[Extracted information — start]

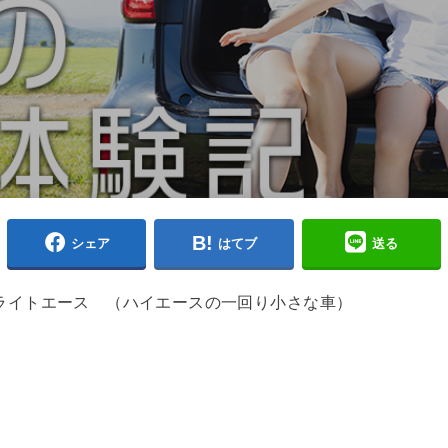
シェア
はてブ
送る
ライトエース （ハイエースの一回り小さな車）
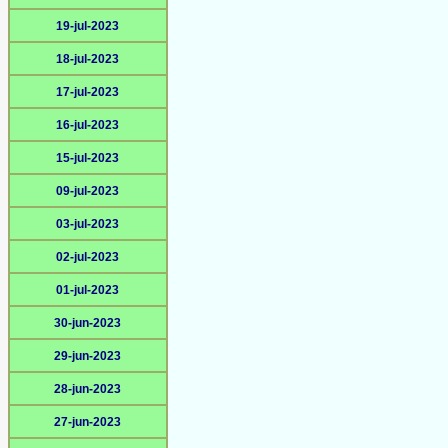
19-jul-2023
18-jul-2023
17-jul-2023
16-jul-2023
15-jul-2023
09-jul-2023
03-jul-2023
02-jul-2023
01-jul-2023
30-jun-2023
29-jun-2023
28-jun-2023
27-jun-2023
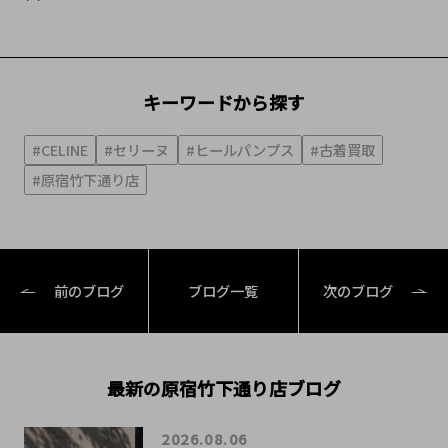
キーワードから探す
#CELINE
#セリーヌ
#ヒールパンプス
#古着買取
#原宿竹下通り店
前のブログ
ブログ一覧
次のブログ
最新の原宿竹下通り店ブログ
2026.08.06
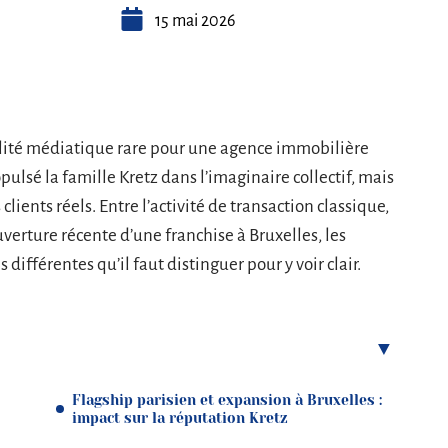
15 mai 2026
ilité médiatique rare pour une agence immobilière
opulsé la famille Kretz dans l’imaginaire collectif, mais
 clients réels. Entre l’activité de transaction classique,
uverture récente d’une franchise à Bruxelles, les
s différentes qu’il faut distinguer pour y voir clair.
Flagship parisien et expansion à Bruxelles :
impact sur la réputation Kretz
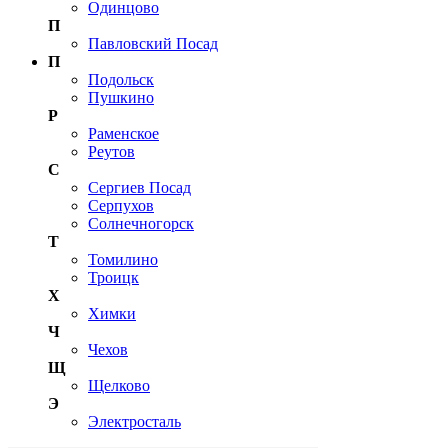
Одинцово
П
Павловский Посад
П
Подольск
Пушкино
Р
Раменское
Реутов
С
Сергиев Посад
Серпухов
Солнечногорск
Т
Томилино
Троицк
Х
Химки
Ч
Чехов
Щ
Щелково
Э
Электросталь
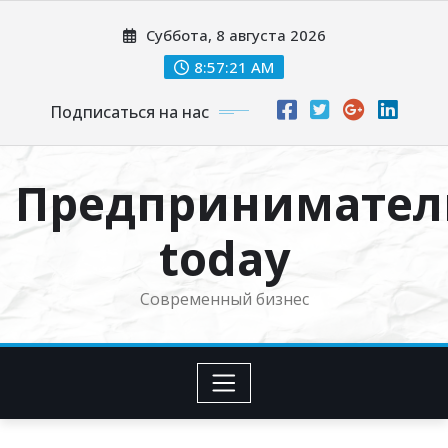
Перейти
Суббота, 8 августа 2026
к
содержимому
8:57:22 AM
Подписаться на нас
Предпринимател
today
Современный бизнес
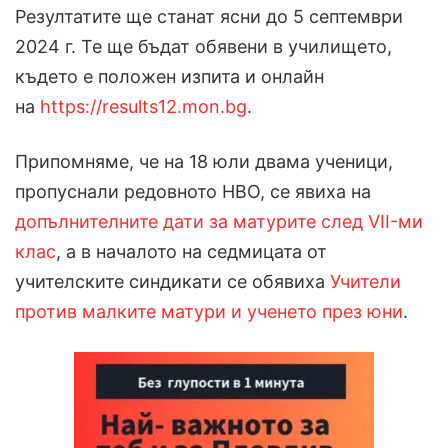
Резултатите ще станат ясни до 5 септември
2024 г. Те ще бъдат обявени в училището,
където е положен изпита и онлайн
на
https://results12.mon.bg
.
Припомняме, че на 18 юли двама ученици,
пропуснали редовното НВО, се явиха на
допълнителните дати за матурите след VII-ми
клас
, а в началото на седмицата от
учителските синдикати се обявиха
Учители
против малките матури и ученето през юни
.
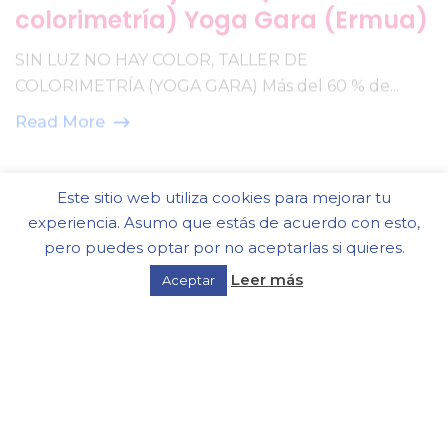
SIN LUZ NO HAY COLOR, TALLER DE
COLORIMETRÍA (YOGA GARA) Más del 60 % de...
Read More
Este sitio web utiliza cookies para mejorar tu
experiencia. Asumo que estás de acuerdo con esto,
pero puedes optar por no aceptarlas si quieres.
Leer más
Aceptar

[Extracted information — finish]

Task statement
Working from the entries above, please transcribe only the lines from the line with "Павловский Посад" through the line with "Este sitio web", exactly, with both end lines and without pictures.

Exercise solution
Павловский Посад
П
Подольск
Пушкино
Р
Раменское
Реутов
С
Сергиев Посад
Серпухов
Солнечногорск
Т
Томилино
Троицк
Х
Химки
Ч
Чехов
Щ
Щелково
Э
Электросталь
Перейти
Суббота, 8 августа 2026
к
содержимому
8:57:22 AM
Подписаться на нас
Предпринимател
today
Современный бизнес
Резултатите ще станат ясни до 5 септември
2024 г. Те ще бъдат обявени в училището,
където е положен изпита и онлайн
на
https://results12.mon.bg
.
Припомняме, че на 18 юли двама ученици,
пропуснали редовното НВО, се явиха на
допълнителните дати за матурите след VII-ми
клас
, а в началото на седмицата от
учителските синдикати се обявиха
Учители
против малките матури и ученето през юни
.
SIN LUZ NO HAY COLOR, TALLER DE
COLORIMETRÍA (YOGA GARA) Más del 60 % de...
Read More
Este sitio web utiliza cookies para mejorar tu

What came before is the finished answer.